While fashion and home decor are two on-going conquests, I seem to have reaches a new level in my food capabilities. You see, about a month ago, I hit a milestone. I prepared my first ever potluck dish.

When I found out we were having a potluck at the church I’ve begun attending (and REALLY, REALLY LIKE) was having a potluck, I kind of panicked. As in, “I want my mommy” panic. It’s not that I’m necessarily a BAD cook. It’s that I wanted to make a good impression, and knowing that a large group of people would eat what I prepared kind of psyched me out. I quizzed Facebook and Twitter, grilled friends for hours on what would be the best dish, received a deluge of suggestions that left my head spinning and mildly overwhelmed…but one idea stuck in my head.

So, being the voracious meat-eater I am, I went with what my gut (and taste buds) told me: Bacon Smokies.

Step 1. Using a pound of bacon which has been cut in half cross-wise (so the bacon strips are half their usual length), wrap a container of smokies in bacon.

Step 2. Roast in the oven. This not only cooked the bacon for safety issues, but it also “seals” the ends of the bacon rolls. And, most importantly, it gives you bacon a crispy, yummy, delicious texture! I did mine on 350 for about half an hour.

Step 3. Put your bacon in a crock pot. I just have a little two-quarter crock pot. It works well for hors d’oeuvres and dips, as well as for someone living alone cooking small-batch meals for leftovers.

Step 4. Add your sauce. There are lots of different flavors that complement Bacon Smokies well. In this case, I used a raspberry chipotle dipping sauce.
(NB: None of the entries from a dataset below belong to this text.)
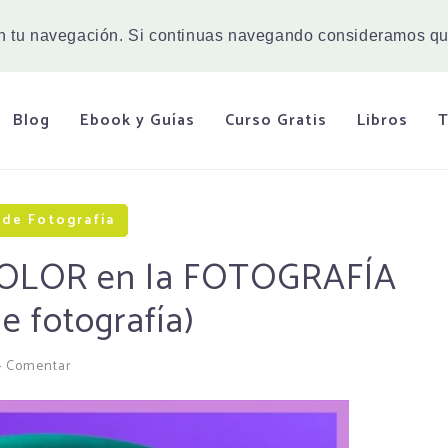
en tu navegación. Si continuas navegando consideramos qu
Blog
Ebook y Guías
Curso Gratis
Libros
T
de Fotografía
 COLOR en la FOTOGRAFÍA
e fotografía)
-
Comentar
I ALMOST went with chile lime instead, but the raspberry spoke to me. I’ve also had these with traditional barbecue sauces and they’re still amazing. Be bold! Be brave! Try flashy flavor combos!
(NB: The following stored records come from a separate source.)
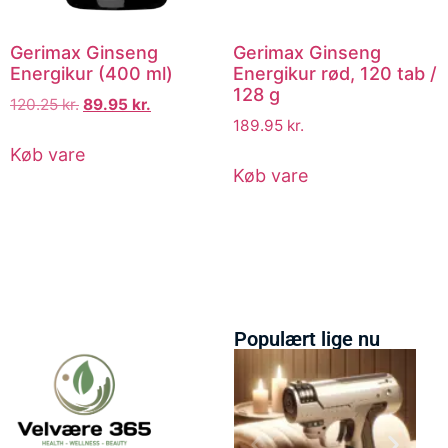
Gerimax Ginseng
Gerimax Ginseng
Energikur (400 ml)
Energikur rød, 120 tab /
128 g
120.25
kr.
89.95
kr.
189.95
kr.
Køb vare
Køb vare
Populært lige nu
Now, my church potluck story has an unfortunately twist. Knowing I’d be in a rush the next morning, I threw these together the night before. I also sampled them the night before, because, let’s face it…having bacon-wrapped anything in front of you means you need to at least try it. It was amazing. Now, I knew if I let it sit on “Warm” for a while before being served, the bacon would soak up more of the chipotle raspberry flavor and really just blend together well.

So I did that. Or so I thought.

What ACTUALLY happened was, I left it on Low rather than Warm and I showed up to my first church potluck with semi-burnt Bacon Smokies. I tried them. They weren’t horrendous, but they weren’t exactly good, either. But, I either attend a church of overly-nice people or my standards for myself are much too high. I got several compliments on the dish. So, now I’m committed to prepare this dish for them again — and this time, do it right without semi-scorching my Bacon Smokies!

So, there you have it. While I may still struggle with my wardrobe, making my apartment “pretty” or understanding the finer points of high society, I CAN fulfill the role of a potluck participant. I’m just lucky that I have women willing to make me their potluck protege.